Records from a dataset:
- - - - -

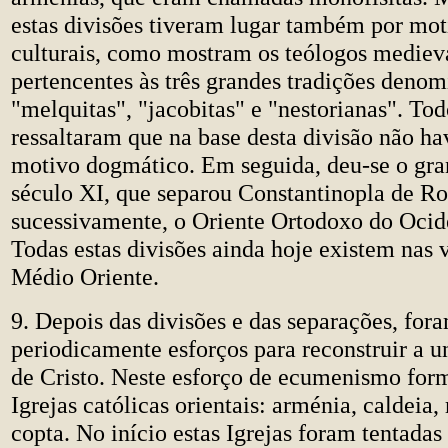
estas divisões tiveram lugar também por moti
culturais, como mostram os teólogos mediev
pertencentes às três grandes tradições deno
"melquitas", "jacobitas" e "nestorianas". Tod
ressaltaram que na base desta divisão não h
motivo dogmático. Em seguida, deu-se o gr
século XI, que separou Constantinopla de R
sucessivamente, o Oriente Ortodoxo do Ocid
Todas estas divisões ainda hoje existem nas v
Médio Oriente.
9. Depois das divisões e das separações, fo
periodicamente esforços para reconstruir a 
de Cristo. Neste esforço de ecumenismo for
Igrejas católicas orientais: arménia, caldeia, 
copta. No início estas Igrejas foram tentada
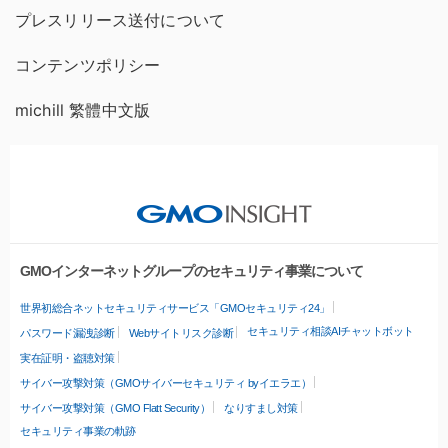
プレスリリース送付について
コンテンツポリシー
michill 繁體中文版
GMOインターネットグループのセキュリティ事業について
世界初総合ネットセキュリティサービス「GMOセキュリティ24」
セキュリティ相談AIチャットボット
パスワード漏洩診断
Webサイトリスク診断
実在証明・盗聴対策
サイバー攻撃対策（GMOサイバーセキュリティ byイエラエ）
サイバー攻撃対策（GMO Flatt Security）
なりすまし対策
セキュリティ事業の軌跡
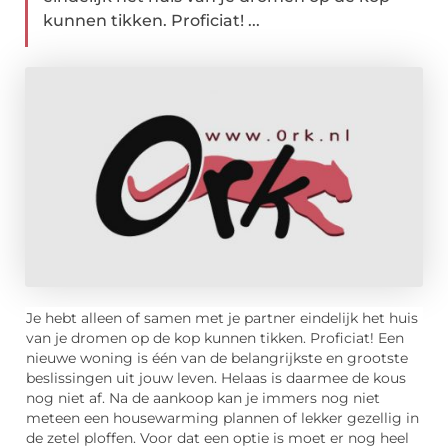
kunnen tikken. Proficiat! ...
Je hebt alleen of samen met je partner eindelijk het huis
van je dromen op de kop kunnen tikken. Proficiat! Een
nieuwe woning is één van de belangrijkste en grootste
beslissingen uit jouw leven. Helaas is daarmee de kous
nog niet af. Na de aankoop kan je immers nog niet
meteen een housewarming plannen of lekker gezellig in
de zetel ploffen. Voor dat een optie is moet er nog heel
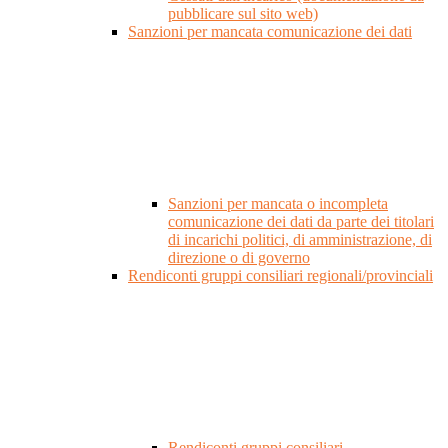
pubblicare sul sito web)
Sanzioni per mancata comunicazione dei dati
Sanzioni per mancata o incompleta
comunicazione dei dati da parte dei titolari
di incarichi politici, di amministrazione, di
direzione o di governo
Rendiconti gruppi consiliari regionali/provinciali
Rendiconti gruppi consiliari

- - - - -

When a line above includes the word "Oriente", please list that line.

sucessivamente, o Oriente Ortodoxo do Ocid
Médio Oriente.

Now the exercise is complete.